Facciamo l’ipotesi più favorevole al Pd: che prenda il 35% e che ci sia un consistente gruppo di liste che non superi la soglia di sbarramento, per cui il bottino elettorale si ingrossa. Il risultato resterebbe sempre sotto il 40% dei seggi, al massimo un 38-39% e senza tenere conto del problema del Senato, che non sappiamo che fine farà. Questo significa due cose: in primo luogo che i seggi Pd alla Camera caleranno bruscamente dagli attuali 304 a non più di 240 (senza contare il solito problema del Senato), in secondo luogo, che occorrerebbe costruire una maggioranza. Escludiamo coalizioni con il M5s e la Lega, le alternative potrebbero essere:
- Pd+ lista di sinistra: molto difficilmente la somma raggiungerebbe i 316 seggi richiesti e dunque lasciamo perdere;
- Pd + eventuale lista di centro: anche in questo caso sembra difficile che la sommatoria possa bastare, a meno che il centro non si avvicini al 10%, il che non sembra probabile;
- Pd + Centro + Lista di sinistra: sul piano aritmetico potrebbe esserci una maggioranza pur risicata, ma politicamente risulta un po’ difficile immaginare un minestrone del genere;
- Pd + Forza Italia + Centro, questa potrebbe essere una soluzione matematicamente sufficiente e politicamente più omogenea (dissidenza interna del Pd permettendo).
Dunque, la mossa renziana avrebbe un senso solo se avesse questo come suo approdo. C’è, però un problema: se la somma di Lega-Fratelli d’Italia, M5s e lista di sinistra raggiungesse o sfiorasse il 50% dei voti, Renzi si troverebbe senza maggioranza o con una maggioranza di 6 o 7 voti che va in crisi ogni due per tre.
Dunque, sotto ogni profilo, per Renzi, andare ad elezioni prima che entri in vigore la sua Legge-truffa, sarebbe una mossa molto azzardata e poco consigliabile. E i titoli del “Giornale” e di “Libero” sono solo il solito scoop di agosto. Oppure Renzi sta cercando di fare guerra dei nervi contro la minoranza Pd per costringerla a votare la riforma del Senato.

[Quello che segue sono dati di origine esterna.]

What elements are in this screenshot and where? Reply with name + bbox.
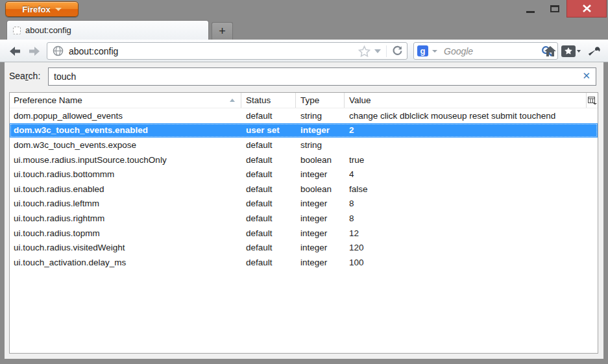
pref-type-cell: integer [296,199,345,208]
pref-value-cell: 8 [345,213,598,223]
pref-name-cell: ui.touch_activation.delay_ms [10,258,241,267]
pref-type-cell: string [296,140,345,150]
pref-status-cell: default [241,155,296,165]
pref-status-cell: default [241,184,296,194]
pref-status-cell: user set [241,125,296,135]
wrench-icon [587,45,600,58]
pref-status-cell: default [241,228,296,238]
search-placeholder[interactable]: Google [444,46,541,56]
pref-type-cell: integer [296,258,345,267]
pref-value-cell: 8 [345,199,598,208]
pref-type-cell: boolean [296,184,345,194]
url-bar[interactable]: about:config [47,42,407,60]
pref-value-cell: 100 [345,258,598,267]
bookmark-star-icon[interactable] [358,45,371,57]
developer-wrench-button[interactable] [585,43,602,59]
pref-name-cell: dom.w3c_touch_events.expose [10,140,241,150]
navigation-toolbar: about:config g Google [0,40,608,62]
column-header-preference-name[interactable]: Preference Name [10,93,241,108]
preferences-table: Preference Name Status Type Value dom.po… [9,92,598,354]
url-text[interactable]: about:config [69,46,358,56]
globe-icon [53,45,64,56]
pref-status-cell: default [241,258,296,267]
about-config-page: Search: ✕ Preference Name Status Type Va… [5,62,603,359]
pref-value-cell: 4 [345,169,598,179]
tab-bar: about:config + [0,18,608,40]
pref-type-cell: string [296,111,345,121]
firefox-menu-button[interactable]: Firefox [5,1,79,17]
pref-status-cell: default [241,140,296,150]
column-picker-button[interactable] [586,93,598,108]
pref-type-cell: integer [296,169,345,179]
table-row[interactable]: ui.touch.radius.visitedWeight default in… [10,240,598,255]
pref-type-cell: integer [296,213,345,223]
config-search-row: Search: ✕ [5,62,603,92]
back-button[interactable] [6,43,23,59]
pref-type-cell: integer [296,243,345,252]
close-icon [582,5,592,13]
web-search-box[interactable]: g Google [413,42,558,60]
pref-name-cell: ui.touch.radius.enabled [10,184,241,194]
pref-value-cell: 2 [345,125,598,135]
pref-value-cell: false [345,184,598,194]
column-header-type[interactable]: Type [296,93,345,108]
forward-button[interactable] [26,43,43,59]
pref-status-cell: default [241,199,296,208]
back-arrow-icon [8,45,21,57]
pref-value-cell: change click dblclick mouseup reset subm… [345,111,598,121]
home-icon [544,45,557,57]
config-search-label: Search: [9,71,40,81]
pref-name-cell: ui.touch.radius.bottommm [10,169,241,179]
chevron-down-icon[interactable] [432,50,437,53]
bookmarks-star-panel-icon [561,45,581,58]
table-row[interactable]: ui.touch.radius.leftmm default integer 8 [10,197,598,212]
table-row[interactable]: ui.touch_activation.delay_ms default int… [10,255,598,270]
reload-icon[interactable] [392,45,403,56]
pref-type-cell: boolean [296,155,345,165]
table-row[interactable]: ui.mouse.radius.inputSource.touchOnly de… [10,152,598,167]
close-button[interactable] [566,0,607,18]
minimize-button[interactable] [518,0,542,18]
tab-label: about:config [25,25,71,35]
bookmarks-menu-button[interactable] [560,43,582,59]
home-button[interactable] [542,43,559,59]
table-row[interactable]: dom.w3c_touch_events.enabled user set in… [10,123,598,138]
table-row[interactable]: ui.touch.radius.enabled default boolean … [10,182,598,197]
maximize-button[interactable] [542,0,566,18]
clear-search-icon[interactable]: ✕ [582,71,590,80]
window-controls [518,0,607,18]
favicon-placeholder-icon [13,27,21,34]
new-tab-button[interactable]: + [212,22,233,40]
table-row[interactable]: dom.w3c_touch_events.expose default stri… [10,138,598,152]
column-header-value[interactable]: Value [345,93,586,108]
pref-value-cell: true [345,155,598,165]
pref-type-cell: integer [296,228,345,238]
table-row[interactable]: dom.popup_allowed_events default string … [10,108,598,123]
table-row[interactable]: ui.touch.radius.rightmm default integer … [10,211,598,226]
pref-name-cell: ui.touch.radius.leftmm [10,199,241,208]
minimize-icon [526,11,535,13]
pref-value-cell: 12 [345,228,598,238]
pref-status-cell: default [241,213,296,223]
tab-about-config[interactable]: about:config [6,20,209,40]
chevron-down-icon [55,8,62,11]
titlebar: Firefox [0,0,608,18]
table-row[interactable]: ui.touch.radius.bottommm default integer… [10,167,598,182]
chevron-down-icon[interactable] [374,49,381,53]
pref-name-cell: dom.popup_allowed_events [10,111,241,121]
forward-arrow-icon [28,45,41,57]
pref-status-cell: default [241,243,296,252]
pref-name-cell: ui.touch.radius.rightmm [10,213,241,223]
table-row[interactable]: ui.touch.radius.topmm default integer 12 [10,226,598,241]
divider [386,45,387,57]
pref-name-cell: ui.touch.radius.topmm [10,228,241,238]
google-engine-icon[interactable]: g [417,45,428,56]
maximize-icon [550,5,559,12]
firefox-menu-label: Firefox [22,5,50,14]
column-picker-icon [588,97,597,104]
pref-type-cell: integer [296,125,345,135]
pref-name-cell: ui.touch.radius.visitedWeight [10,243,241,252]
config-search-input[interactable] [48,67,596,86]
column-header-status[interactable]: Status [241,93,296,108]
table-header: Preference Name Status Type Value [10,93,598,108]
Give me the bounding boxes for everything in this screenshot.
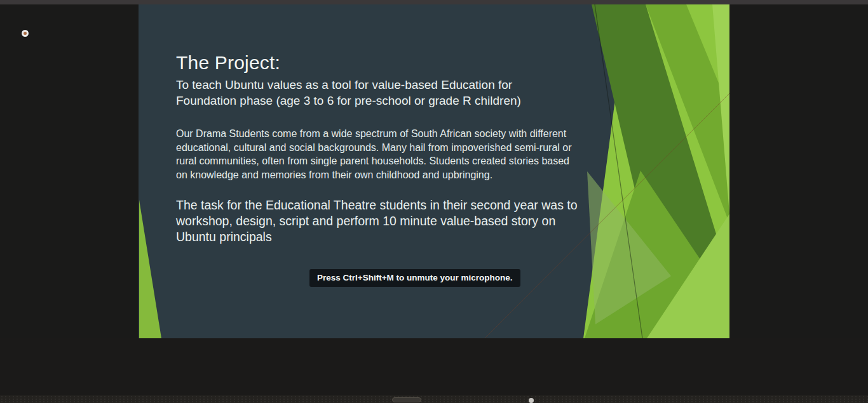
taskbar-dot xyxy=(529,398,534,403)
slide-paragraph: Our Drama Students come from a wide spec… xyxy=(176,127,575,182)
unmute-toast-notification: Press Ctrl+Shift+M to unmute your microp… xyxy=(309,269,520,287)
background-window-edge xyxy=(0,395,868,403)
shared-screen-slide: The Project: To teach Ubuntu values as a… xyxy=(139,4,729,338)
slide-task-paragraph: The task for the Educational Theatre stu… xyxy=(176,197,589,245)
participant-filmstrip: +75 KP EI ER ZN PC ZC PM PT xyxy=(0,338,868,395)
window-top-bar xyxy=(0,0,868,4)
status-indicator-dot xyxy=(22,30,29,37)
slide-subtitle: To teach Ubuntu values as a tool for val… xyxy=(176,77,567,109)
taskbar-pill xyxy=(392,397,421,402)
teams-meeting-window: The Project: To teach Ubuntu values as a… xyxy=(0,0,868,403)
slide-text-block: The Project: To teach Ubuntu values as a… xyxy=(176,52,595,245)
slide-title: The Project: xyxy=(176,52,595,74)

A meno che... il fiorentino non cerchi in questo modo di prevenire guai peggiori. L’ipotesi più probabile è che si sia fatto i conti ed abbia realizzato che la sinistra Pd non molli e che la riforma del Senato sia bocciata ed, a quel punto, sarebbe lo stesso costretto alle dimissioni, con quel che ne segue, per poi affrontare le elezioni in condizioni peggiori e con una sconfitta che rovinerebbe la sua immagine di vincente. A quel punto il vincente si trasformerebbe in un arrogante punito: brutto affare.
Ma potrebbero esserci anche scenari peggiori in vista: magari potrebbe avere informazioni che gli prospettano una crisi economica molto difficile da reggere, per cui le elezioni servirebbero a passare la rogna ad un momentaneo governo tecnico per poi riemergere dopo le elezioni (mozza azzardatissima, ma nel carattere del personaggio).
Oppure, la mossa potrebbe servire a prevenire qualche scherzo da prete come quello che nell’autunno 2011 costò la sedia al Cavaliere.
Tutto possibile, anche se non probabile, ma stiamo a vedere. Comunque io scommetto sull’ipotesi che sia solo “nebbia di guerra” contro la minoranza Pd e che rientri tutto. E’ ragionevole che si aspetti l’estate 2016 per poi votare o nell’autunno del prossimo anno o nella primavera del 2018, quando però lo scenario potrebbe essere molto cambiato e gli schieramenti ridefiniti.